最近は、ナオがすぐそこにあるアパートに入るまで見送ってから自分の家に帰っている。周囲は一軒家やアパートが集まる住宅街。自動車の通りは少ないが、歩道は車道に白線が引いてあるのみで幅が狭い。この周辺で倒れることは今まで無かったが、万が一のこともあり、俺が勝手に見守るようにしている。
今日も長めに手を振って見送る様子に、ナオは申し訳ない顔をしながら手を少し振ってからアパートに入った。ナオに向けていた手を下ろし、俺も自分の帰路を歩き始めた。
ナオの現状を知る者として何か手助けをしてあげたい。少しずつ手探りでやってはいるが、自分が行なっているやり方で合っているか不安になる。
数歩、足を進めた後に背後に視線を送った。夕陽で真後ろに長く伸びた影の先にもういないナオの姿を思い起こす。
俺は、ナオにとって同じ大学の同級生。
家の近くまで一緒に帰る知り合い。
そこそこ話が合う友達。
ナオ自身の病気を知る人。
インターネットで調べて、簡単な知識は手に入れた。ある程度、病気を理解していると思う。
画面越しの言葉で、『てんかん』を抱えることで辛い事もあると知るができる。当事者だけでなく、家族も念入りに支えている、本人と一緒に苦労していることも学ぶことができる。

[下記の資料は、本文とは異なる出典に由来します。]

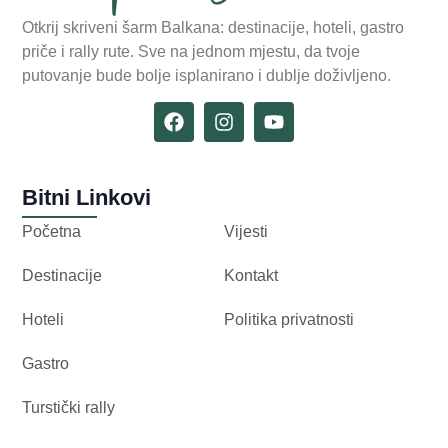
Otkrij skriveni šarm Balkana: destinacije, hoteli, gastro
priče i rally rute. Sve na jednom mjestu, da tvoje
putovanje bude bolje isplanirano i dublje doživljeno.
Bitni Linkovi
Početna
Vijesti
Destinacije
Kontakt
Hoteli
Politika privatnosti
Gastro
Turstički rally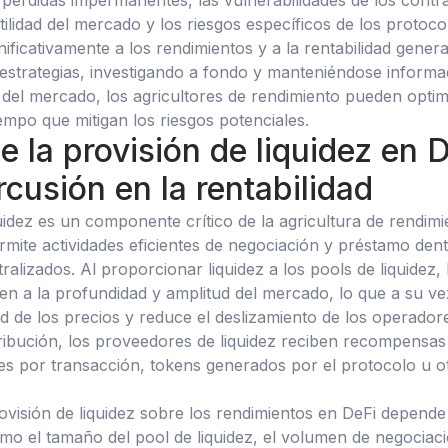
pérdidas impermanentes, las vulnerabilidades de los contr
latilidad del mercado y los riesgos específicos de los protoco
ificativamente a los rendimientos y a la rentabilidad genera
 estrategias, investigando a fondo y manteniéndose inform
 del mercado, los agricultores de rendimiento pueden optim
empo que mitigan los riesgos potenciales.
de la provisión de liquidez en 
rcusión en la rentabilidad
quidez es un componente crítico de la agricultura de rendimi
rmite actividades eficientes de negociación y préstamo den
alizados. Al proporcionar liquidez a los pools de liquidez, 
en a la profundidad y amplitud del mercado, lo que a su ve
ad de los precios y reduce el deslizamiento de los operador
ibución, los proveedores de liquidez reciben recompensas
s por transacción, tokens generados por el protocolo u o
rovisión de liquidez sobre los rendimientos en DeFi depende
omo el tamaño del pool de liquidez, el volumen de negociaci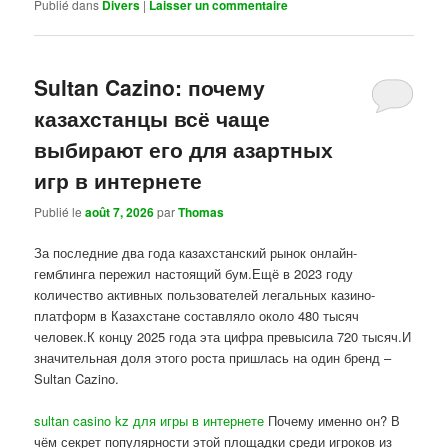
Publié dans
Divers
|
Laisser un commentaire
Sultan Cazino: почему
казахстанцы всё чаще
выбирают его для азартных
игр в интернете
Publié le
août 7, 2026
par
Thomas
За последние два года казахстанский рынок онлайн-
гемблинга пережил настоящий бум.Ещё в 2023 году
количество активных пользователей легальных казино-
платформ в Казахстане составляло около 480 тысяч
человек.К концу 2025 года эта цифра превысила 720 тысяч.И
значительная доля этого роста пришлась на один бренд –
Sultan Cazino.
sultan casino kz для игры в интернете
Почему именно он? В
чём секрет популярности этой площадки среди игроков из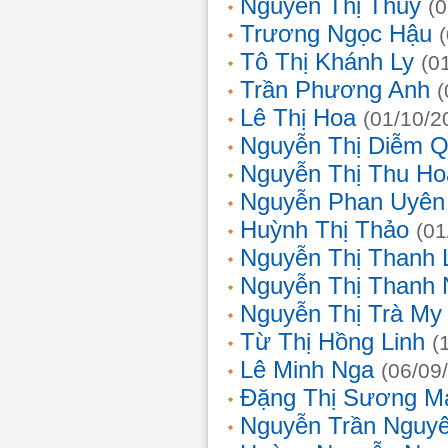
Nguyễn Thị Thủy
(
Trương Ngọc Hậu
Tô Thị Khánh Ly
(0
Trần Phương Anh
(
Lê Thị Hoa
(01/10/2
Nguyễn Thị Diễm 
Nguyễn Thị Thu Ho
Nguyễn Phan Uyên
Huỳnh Thị Thảo
(01
Nguyễn Thị Thanh
Nguyễn Thị Thanh
Nguyễn Thị Trà My
Từ Thị Hồng Linh
(
Lê Minh Nga
(06/09
Đặng Thị Sương M
Nguyễn Trần Nguy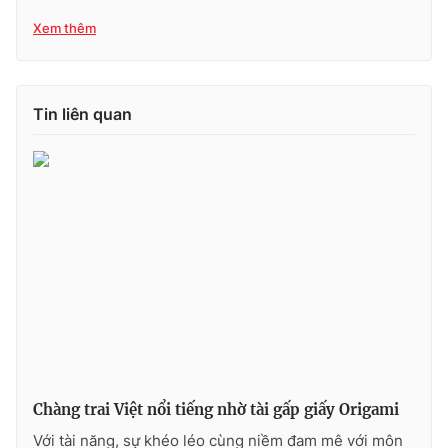
Xem thêm
Photo
Infographic
Video
Shorts video
Tin liên quan
VTV Money
VTV Thể thao
VTV Sức khoẻ
Bất động sản
Thị trường 24h
Tấm lòng Việt
VTV4
Vươn mình bằng AI
VTV9
VTV8
Chàng trai Việt nổi tiếng nhờ tài gấp giấy Origami
Liên hệ tòa soạn
English
Với tài năng, sự khéo léo cùng niềm đam mê với môn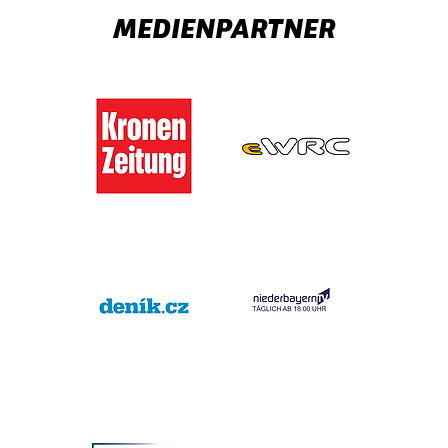
MEDIENPARTNER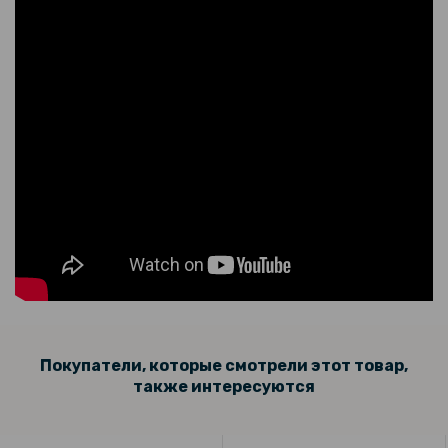
Покупатели, которые смотрели этот товар,
также интересуются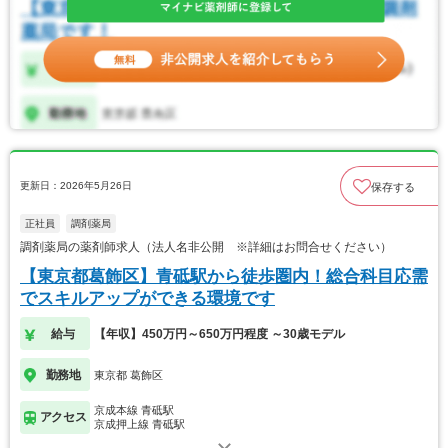
更新日：2026年5月26日
保存する
正社員
調剤薬局
調剤薬局の薬剤師求人（法人名非公開 ※詳細はお問合せください）
【東京都葛飾区】青砥駅から徒歩圏内！総合科目応需
でスキルアップができる環境です
給与
【年収】450万円～650万円程度 ～30歳モデル
勤務地
東京都 葛飾区
京成本線 青砥駅
アクセス
京成押上線 青砥駅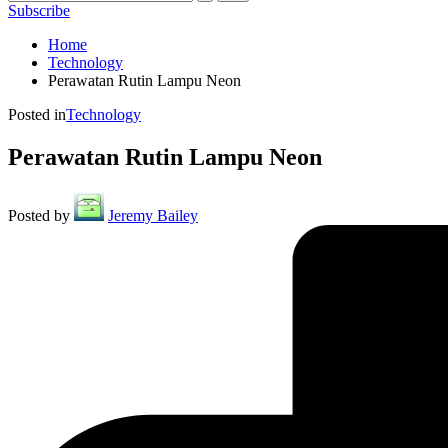
Subscribe
Home
Technology
Perawatan Rutin Lampu Neon
Posted in
Technology
Perawatan Rutin Lampu Neon
Posted by
Jeremy Bailey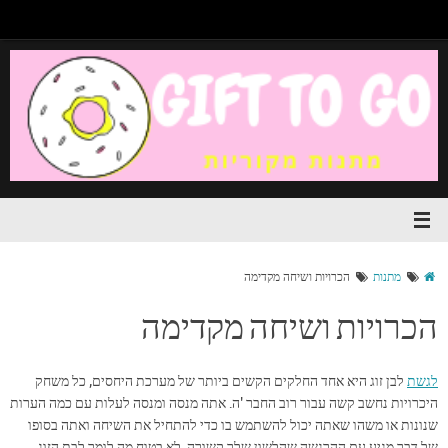
מתנות
הכרויות ושיחה מקדימה
הכרויות ושיחה מקדימה
לגשת
לבן זוג היא אחד החלקים הקשים ביותר של מערכת היחסים, כל משחק
היכרויות נחשב קשה עבור רוב החבר 'ה. אתה מנסה ומנסה לעלות עם כמה הערות
שנונות או משהו שאתה יכול להשתמש בו כדי להתחיל את השיחה ואתה בסופו
של דבר מגיע עם ההרגשה שהלשון שלך קשורה, לא בטוח מה לומר לבת הזוג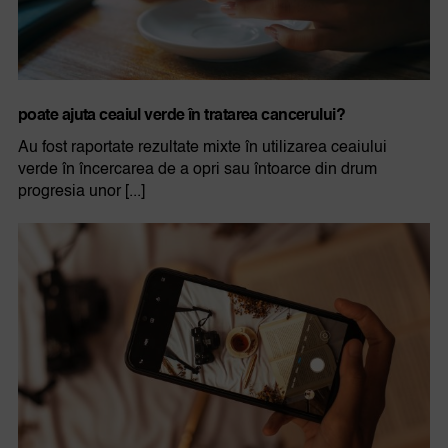
poate ajuta ceaiul verde în tratarea cancerului?
Au fost raportate rezultate mixte în utilizarea ceaiului
verde în încercarea de a opri sau întoarce din drum
progresia unor [...]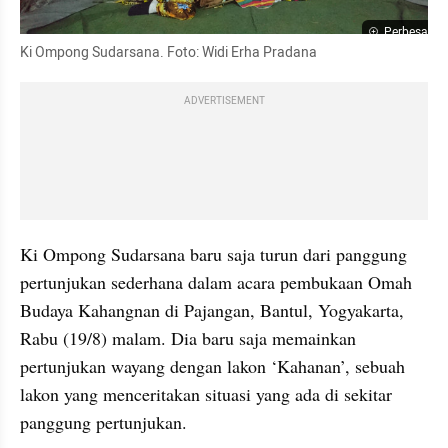
Perbesar
Ki Ompong Sudarsana. Foto: Widi Erha Pradana
ADVERTISEMENT
Ki Ompong Sudarsana baru saja turun dari panggung 
pertunjukan sederhana dalam acara pembukaan Omah 
Budaya Kahangnan di Pajangan, Bantul, Yogyakarta, 
Rabu (19/8) malam. Dia baru saja memainkan 
pertunjukan wayang dengan lakon ‘Kahanan’, sebuah 
lakon yang menceritakan situasi yang ada di sekitar 
panggung pertunjukan.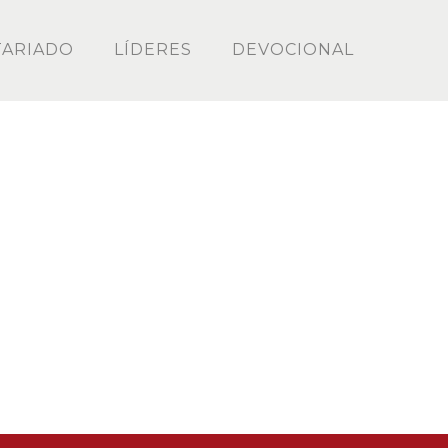
ARIADO
LÍDERES
DEVOCIONAL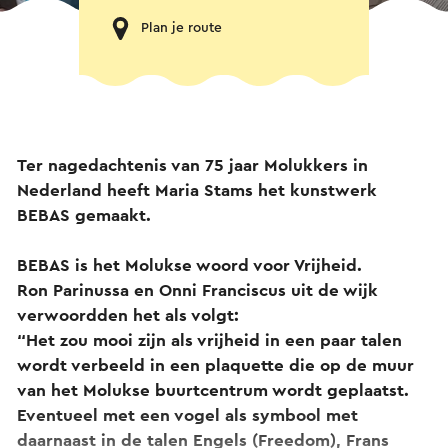
Plan je route
Ter nagedachtenis van 75 jaar Molukkers in
Nederland heeft Maria Stams het kunstwerk
BEBAS gemaakt.
BEBAS is het Molukse woord voor Vrijheid.
Ron Parinussa en Onni Franciscus uit de wijk
verwoordden het als volgt:
“Het zou mooi zijn als vrijheid in een paar talen
wordt verbeeld in een plaquette die op de muur
van het Molukse buurtcentrum wordt geplaatst.
Eventueel met een vogel als symbool met
daarnaast in de talen Engels (Freedom), Frans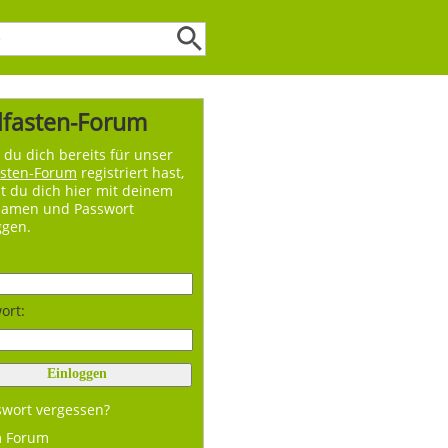
lfasten-Forum
du dich bereits für unser
asten-Forum
registriert hast,
t du dich hier mit deinem
namen und Passwort
ggen.
ort:
swort vergessen?
m Forum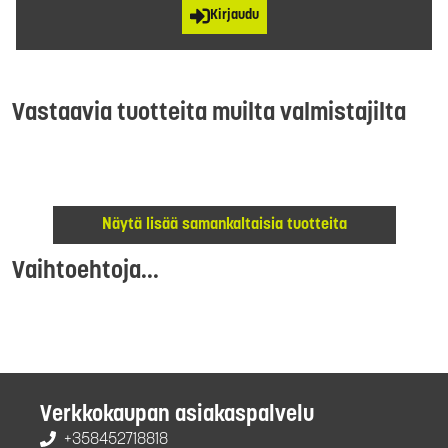
Kirjaudu
Vastaavia tuotteita muilta valmistajilta
Näytä lisää samankaltaisia tuotteita
Vaihtoehtoja...
Verkkokaupan asiakaspalvelu
+358452718818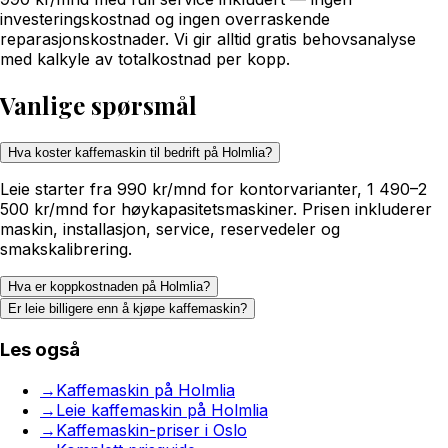
investeringskostnad og ingen overraskende
reparasjonskostnader. Vi gir alltid gratis behovsanalyse
med kalkyle av totalkostnad per kopp.
Vanlige spørsmål
Hva koster kaffemaskin til bedrift på Holmlia?
Leie starter fra 990 kr/mnd for kontorvarianter, 1 490–2
500 kr/mnd for høykapasitetsmaskiner. Prisen inkluderer
maskin, installasjon, service, reservedeler og
smakskalibrering.
Hva er koppkostnaden på Holmlia?
Er leie billigere enn å kjøpe kaffemaskin?
Les også
→
Kaffemaskin på Holmlia
→
Leie kaffemaskin på Holmlia
→
Kaffemaskin-priser i Oslo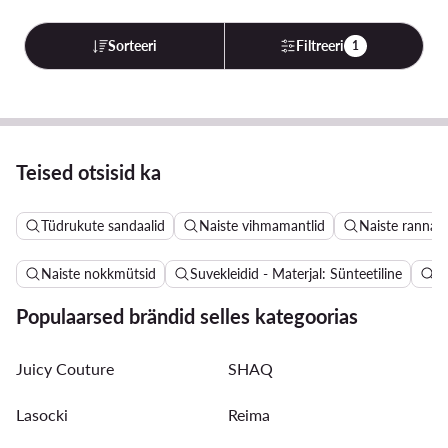
Sorteeri
Filtreeri
1
Teised otsisid ka
Tüdrukute sandaalid
Naiste vihmamantlid
Naiste ranna
Naiste nokkmütsid
Suvekleidid - Materjal: Sünteetiline
Na
Populaarsed brändid selles kategoorias
Juicy Couture
SHAQ
Lasocki
Reima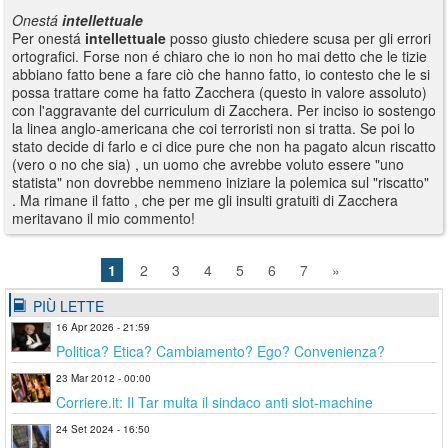
Onestá
intellettuale
Per onestá
intellettuale
posso giusto chiedere scusa per gli errori
ortografici. Forse non é chiaro che io non ho mai detto che le tizie
abbiano fatto bene a fare ciò che hanno fatto, io contesto che le si
possa trattare come ha fatto Zacchera (questo in valore assoluto)
con l'aggravante del curriculum di Zacchera. Per inciso io sostengo
la linea anglo-americana che coi terroristi non si tratta. Se poi lo
stato decide di farlo e ci dice pure che non ha pagato alcun riscatto
(vero o no che sia) , un uomo che avrebbe voluto essere "uno
statista" non dovrebbe nemmeno iniziare la polemica sul "riscatto"
. Ma rimane il fatto , che per me gli insulti gratuiti di Zacchera
meritavano il mio commento!
1
2
3
4
5
6
7
»
PIÙ LETTE
16 Apr 2026 - 21:59
Politica? Etica? Cambiamento? Ego? Convenienza?
23 Mar 2012 - 00:00
Corriere.it: Il Tar multa il sindaco anti slot-machine
24 Set 2024 - 16:50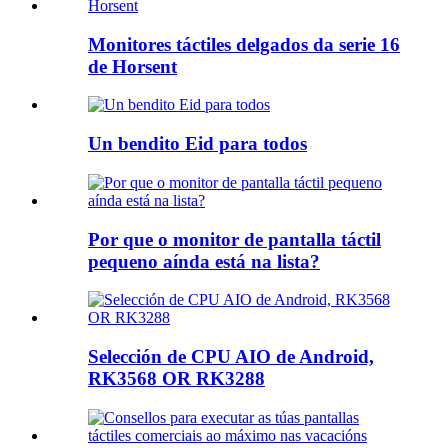
Monitores táctiles delgados da serie 16
de Horsent
Un bendito Eid para todos
Por que o monitor de pantalla táctil
pequeno aínda está na lista?
Selección de CPU AIO de Android,
RK3568 OR RK3288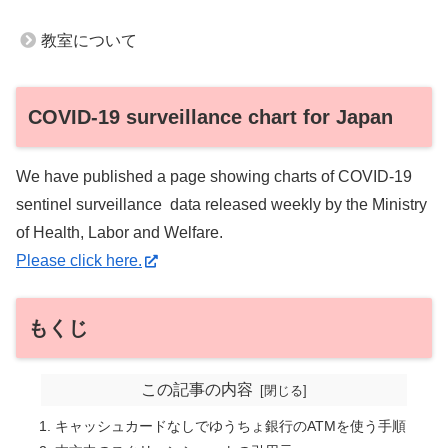
教室について
COVID-19 surveillance chart for Japan
We have published a page showing charts of COVID-19
sentinel surveillance data released weekly by the Ministry
of Health, Labor and Welfare.
Please click here.
もくじ
この記事の内容
キャッシュカードなしでゆうちょ銀行のATMを使う手順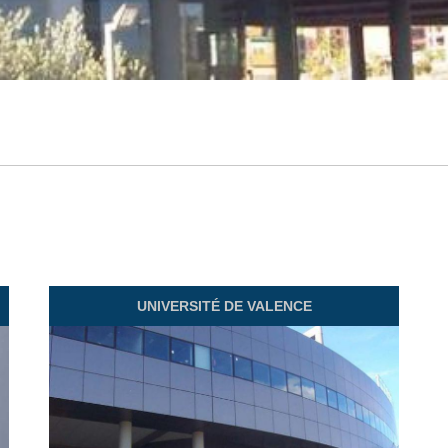
UNIVERSITÉ DE VALENCE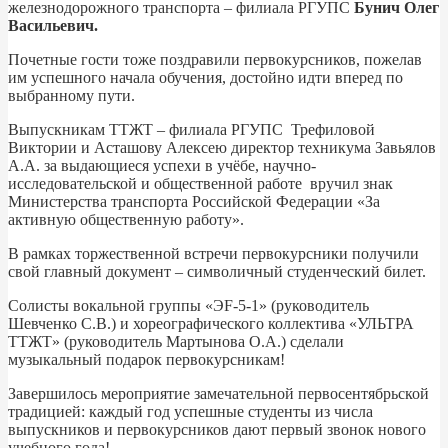
железнодорожного транспорта – филиала РГУПС
Бунич Олег
Васильевич.
Почетные гости тоже поздравили первокурсников, пожелав
им успешного начала обучения, достойно идти вперед по
выбранному пути.
Выпускникам ТТЖТ – филиала РГУПС Трефиловой
Виктории и Асташову Алексею директор техникума Завьялов
А.А. за выдающиеся успехи в учёбе, научно-
исследовательской и общественной работе вручил знак
Министерства транспорта Российской Федерации «За
активную общественную работу».
В рамках торжественной встречи первокурсники получили
свой главный документ – символичный студенческий билет.
Солисты вокальной группы «ЭF-5-1» (руководитель
Шевченко С.В.) и хореографического коллектива «УЛЬТРА
ТТЖТ» (руководитель Мартынова О.А.) сделали
музыкальный подарок первокурсникам!
Завершилось мероприятие замечательной первосентябрьской
традицией: каждый год успешные студенты из числа
выпускников и первокурсников дают первый звонок нового
учебного года!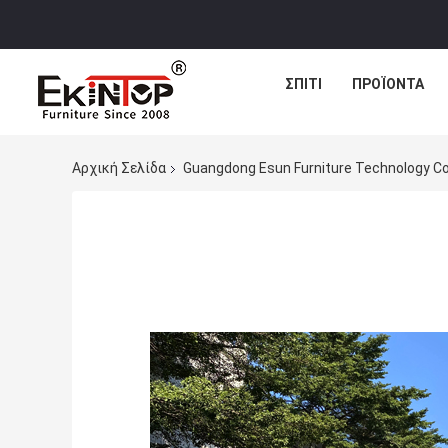
ΣΠΊΤΙ
ΠΡΟΪΌΝΤΑ
Αρχική Σελίδα
Guangdong Esun Furniture Technology C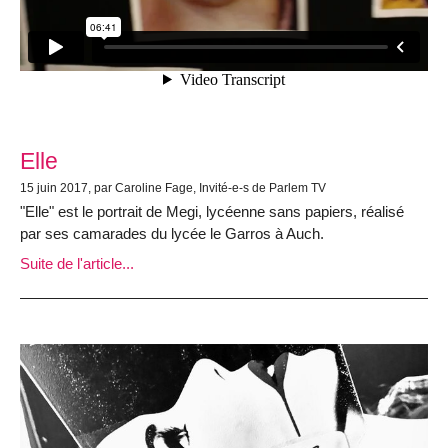
Elle
15 juin 2017, par Caroline Fage, Invité-e-s de Parlem TV
"Elle" est le portrait de Megi, lycéenne sans papiers, réalisé
par ses camarades du lycée le Garros à Auch.
Suite de l'article...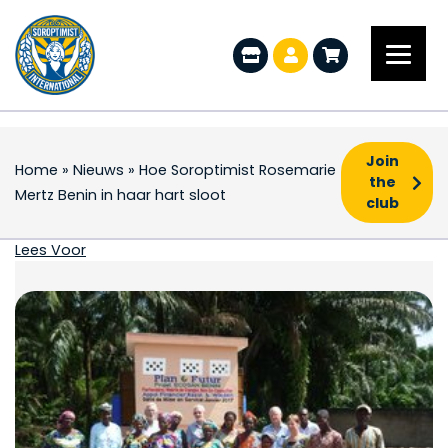
Join
Home
»
Nieuws
»
Hoe Soroptimist Rosemarie
the
Mertz Benin in haar hart sloot
club
Hoe Soroptimist Rosema
Lees Voor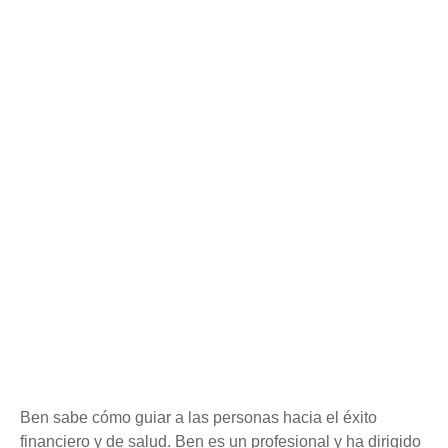
Ben sabe cómo guiar a las personas hacia el éxito
financiero y de salud. Ben es un profesional y ha dirigido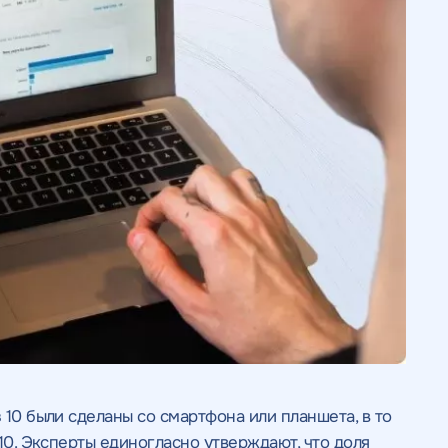
 10 были сделаны со смартфона или планшета, в то
 10. Эксперты единогласно утверждают, что доля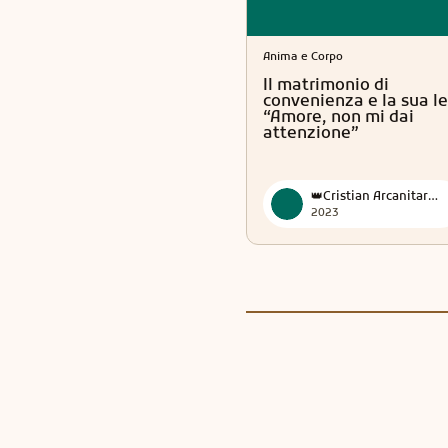
Anima e Corpo
Il matrimonio di
convenienza e la sua le
“Amore, non mi dai
attenzione”
👑Cristian Arcanitarocchi👑 Official
2023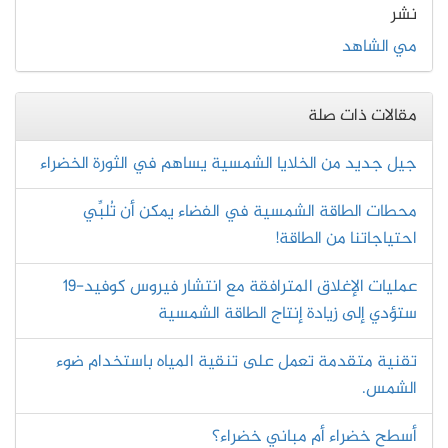
نشر
مي الشاهد
مقالات ذات صلة
جيل جديد من الخلايا الشمسية يساهم في الثورة الخضراء
محطات الطاقة الشمسية في الفضاء يمكن أن تُلبِّي
احتياجاتنا من الطاقة!
عمليات الإغلاق المترافقة مع انتشار فيروس كوفيد-19
ستؤدي إلى زيادة إنتاج الطاقة الشمسية
تقنية متقدمة تعمل على تنقية المياه باستخدام ضوء
الشمس.
أسطح خضراء أم مباني خضراء؟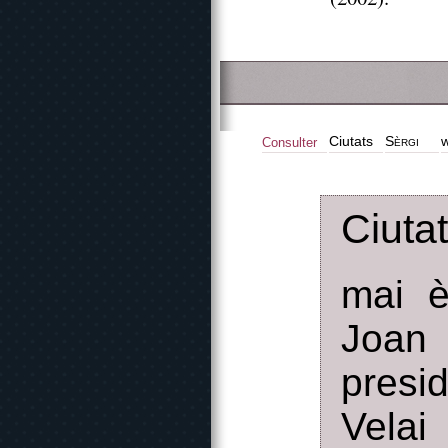
Ciutats
Sèrgi
w
Consulter
Ciuta
mai è
Joan
presi
Velai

でも、あくまで整理された誰かの文字の中で得たもの。目の前の現実と噛み合わず、空回りしてしまうことがある。
どこかにいる誰かでなく、『俺』と『ナオ』について。詳細が綴られた説明書やホームページは存在しない。
どうすれば良いのか。
わからない。
頭の中で静かに湧き上がる、声無き問いの言葉。まるで自分のもののようで、他の誰かのものでもあると感じた。